Telefónica entiende que los tiempos no están para regalar nada y, a partir del 1 de octubre próximo, cobrará 0,58 euros al mes a los clientes que disponen del servicio de identificación de llamada -que son todos los que disponen de teléfono fijo, unos 6 millones-, ya que es una prestación que ha incluido por defecto al contratar la línea y aparece junto al contestador.
Desde el pasado 10 de julio, Telefónica cobraba ya este servicio a aquellos clientes -unos 4 millones- que únicamente tenían contratada una línea fija, sin tarifas planas ni ADSL con esa compañía.
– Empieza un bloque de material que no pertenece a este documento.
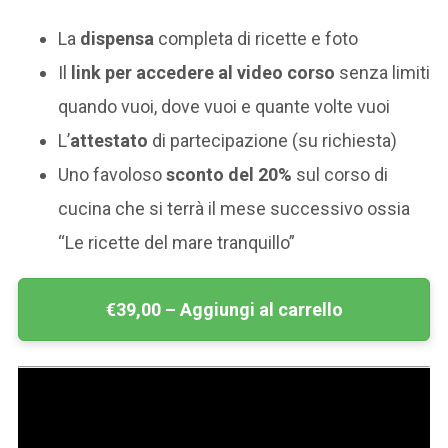
La
dispensa
completa di ricette e foto
Il
link per accedere al video corso
senza limiti
quando vuoi, dove vuoi e quante volte vuoi
L’
attestato
di partecipazione (su richiesta)
Uno favoloso
sconto del 20%
sul corso di
cucina che si terrà il mese successivo ossia
“Le ricette del mare tranquillo”
€39,00 – Aggiungi al carrello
A partir del 1 de octubre pagarán todos los clientes, aunque tengan servicios de banda ancha, tarifas planas o bonificaciones.
La compañía que preside César Alierta, que obtuvo un beneficio neto de 3.593 millones de euros en el primer semestre del año, podría ingresar hasta 41,76 millones de euros extras al año por el servicio de identificación de llamadas.
Darse de baja en el 1004
Los clientes que no quieran pagar esta prestación deberán llamar el número 1004 para darse de baja del servicio.
Telefónica está informando a sus clientes en sus facturas de agosto que «a partir del 1 de octubre finaliza la promoción de gratuidad del servicio de identificación de llamadas.
Esta prestación comenzó en 1999 y su precio era de 200 pesetas al mes (1,2 euros) y una cuota de alta de 1.000 pesetas (6 euros). Dos años después, con la aparición de los teléfonos con pantalla, Telefónica empezó a incluir este servicio de forma gratuita en la contratación de las líneas fijas.
Fuentes de la compañía simplifican este cambio y explican que «simplemente se trata de que la promoción que había sobre esta prestación se termina en octubre» y subrayan que el servicio de identificación de llamadas «tiene unos costes para la compañia de 1,2 euros al mes, de los que sólo la mitad se van a repercutir en la factura».
Por su parte, la Federación de Consumidores en Acción (Facua) denunciará a Telefónica por el cobro de la identificación de llamadas «por considerar esta práctica ilegal, ya que los usuarios nunca han solicitado este servicio que, desde hace años, era gratuito», según declaró a Efe su portavoz, Rubén Sánchez, quien subraya que Telefónica «nunca ha notificado a sus clientes que era un servicio añadido», por lo que su cobro «es algo que Telefónica se saca de la manga».